Lines before the one holding "l'accélération, optimise la réactivit" are not wanted. Please copy that line and everything after it to the end of the records, exactly, skipping pictures.

_Available records_:
◇ ◇ ◇ ◇

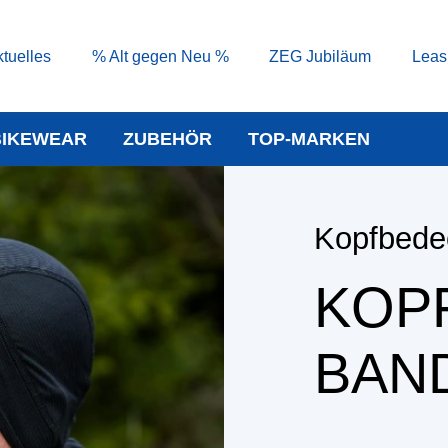
tuelles
% Alt gegen Neu %
ZEG Jubiläum
Leas
BIKEWEAR
ZUBEHÖR
TOP-MARKEN
Kopfbede
KOP
BAN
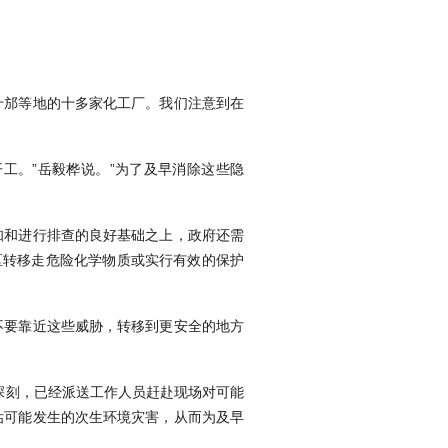
什邡等地的十多家化工厂。我们注意到在
工。”岳毅桦说。”为了及早消除这些隐
知和进行排查的良好基础之上，政府还需
区转移走危险化学物质或实行有效的保护
不要靠近这些威胁，转移到更安全的地方
深刻，已经派送工作人员赶赴现场对可能
估可能发生的次生环境灾害，从而为及早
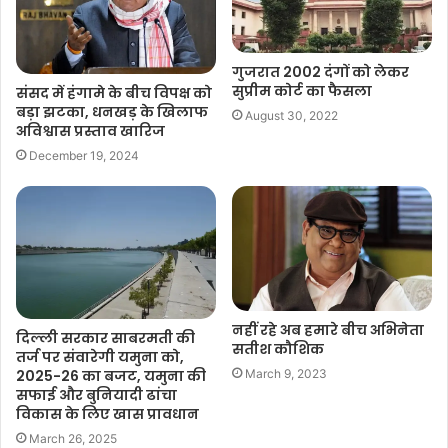
गुजरात 2002 दंगों को लेकर
सुप्रीम कोर्ट का फैसला
संसद में हंगामे के बीच विपक्ष को
बड़ा झटका, धनखड़ के खिलाफ
August 30, 2022
अविश्वास प्रस्ताव खारिज
December 19, 2024
नहीं रहे अब हमारे बीच अभिनेता
दिल्ली सरकार साबरमती की
सतीश कौशिक
तर्ज पर संवारेगी यमुना को,
March 9, 2023
2025-26 का बजट, यमुना की
सफाई और बुनियादी ढांचा
विकास के लिए खास प्रावधान
March 26, 2025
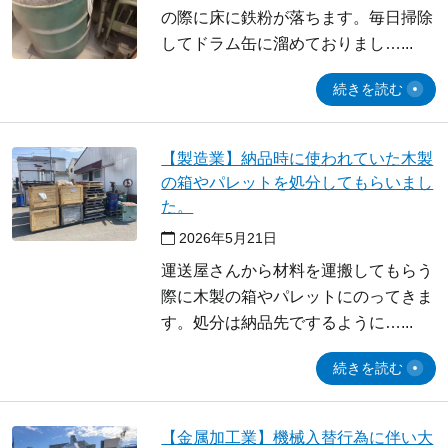
の際に床に鉄粉が落ちます。毎日掃除
してドラム缶に溜めておりまし…
続きを読む
【製造業】納品時に使われていた木製
の箱やパレットを処分してもらいまし
た。
2026年5月21日
運送屋さんから材料を運搬してもらう
際に木製の箱やパレットにのってきま
す。処分は納品先でするように…
続きを読む
【金属加工業】機械入替行為に伴い大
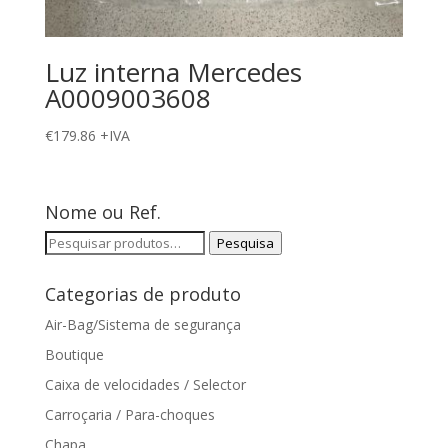
Luz interna Mercedes
A0009003608
€
179.86
+IVA
Nome ou Ref.
Pesquisar
Pesquisa
por:
Categorias de produto
Air-Bag/Sistema de segurança
Boutique
Caixa de velocidades / Selector
Carroçaria / Para-choques
Chapa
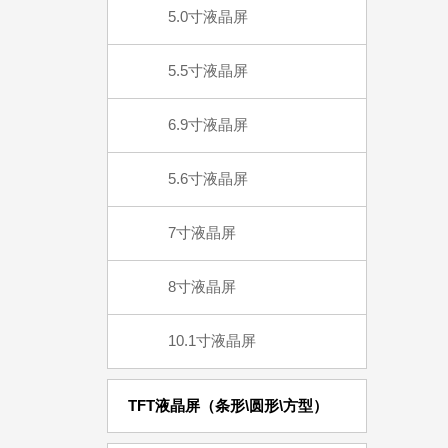
5.0寸液晶屏
5.5寸液晶屏
6.9寸液晶屏
5.6寸液晶屏
7寸液晶屏
8寸液晶屏
10.1寸液晶屏
TFT液晶屏（条形\圆形\方型）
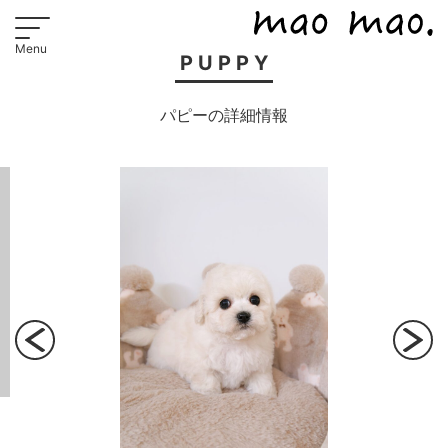
PUPPY
パピーの詳細情報
Previous
Next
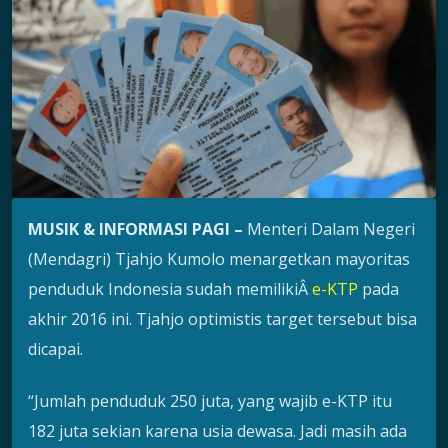
MUSIK & INFORMASI PAGI –
Menteri Dalam Negeri
(Mendagri) Tjahjo Kumolo menargetkan mayoritas
penduduk Indonesia sudah memilikiÂ
e-KTP
pada
akhir 2016 ini. Tjahjo optimistis target tersebut bisa
dicapai.
“Jumlah penduduk 250 juta, yang wajib e-KTP itu
182 juta sekian karena usia dewasa. Jadi masih ada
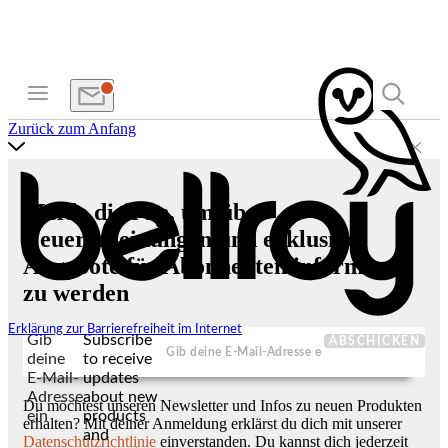
Zurück zum Anfang
Melde dich an, um über
Neuerscheinungen und exklusive
Angebote für Abonnenten informiert
zu werden
Erklärung zur Barrierefreiheit im Internet
Gib
Subscribe
ABSCHICKEN
deine
to receive
E-Mail-
updates
Adresse
about new
Du möchtest unseren Newsletter und Infos zu neuen Produkten
ein
products
erhalten? Mit deiner Anmeldung erklärst du dich mit unserer
and
Datenschutzrichtlinie
einverstanden. Du kannst dich jederzeit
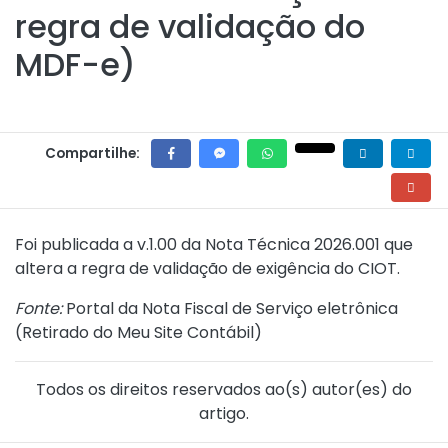
regra de validação do
MDF-e)
Compartilhe:
Foi publicada a v.1.00 da
Nota Técnica 2026.001
que
altera a regra de validação de exigência do CIOT.
Fonte:
Portal da Nota Fiscal de Serviço eletrônica
(
Retirado do Meu Site Contábil
)
Todos os direitos reservados ao(s) autor(es) do
artigo.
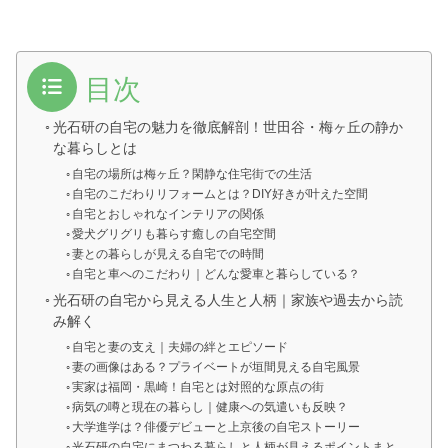
目次
光石研の自宅の魅力を徹底解剖！世田谷・梅ヶ丘の静か
な暮らしとは
自宅の場所は梅ヶ丘？閑静な住宅街での生活
自宅のこだわりリフォームとは？DIY好きが叶えた空間
自宅とおしゃれなインテリアの関係
愛犬グリグリも暮らす癒しの自宅空間
妻との暮らしが見える自宅での時間
自宅と車へのこだわり｜どんな愛車と暮らしている？
光石研の自宅から見える人生と人柄｜家族や過去から読
み解く
自宅と妻の支え｜夫婦の絆とエピソード
妻の画像はある？プライベートが垣間見える自宅風景
実家は福岡・黒崎！自宅とは対照的な原点の街
病気の噂と現在の暮らし｜健康への気遣いも反映？
大学進学は？俳優デビューと上京後の自宅ストーリー
光石研の自宅にまつわる暮らしと人柄が見えるポイントまと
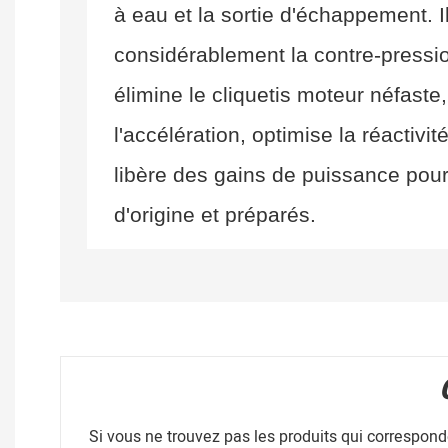
à eau et la sortie d'échappement. Il
considérablement la contre-pressi
élimine le cliquetis moteur néfaste
l'accélération, optimise la réactivit
libère des gains de puissance pou
d'origine et préparés.
Si vous ne trouvez pas les produits qui correspon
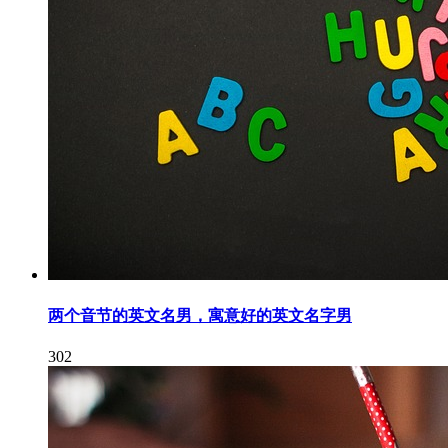
两个音节的英文名男，寓意好的英文名字男
302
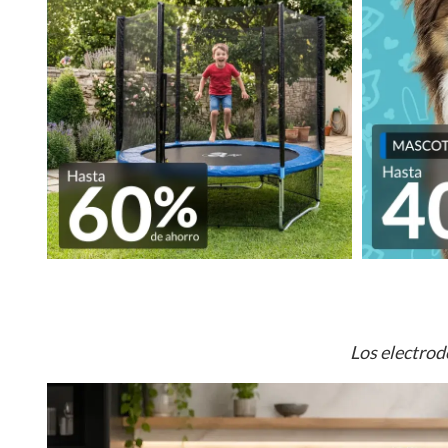
Los electrod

◇ ◇ ◇ ◇

_Result of the task_:
l'accélération, optimise la réactivit
libère des gains de puissance pou
d'origine et préparés.
Si vous ne trouvez pas les produits qui correspon
两个音节的英文名男，寓意好的英文名字男
302
Los electrod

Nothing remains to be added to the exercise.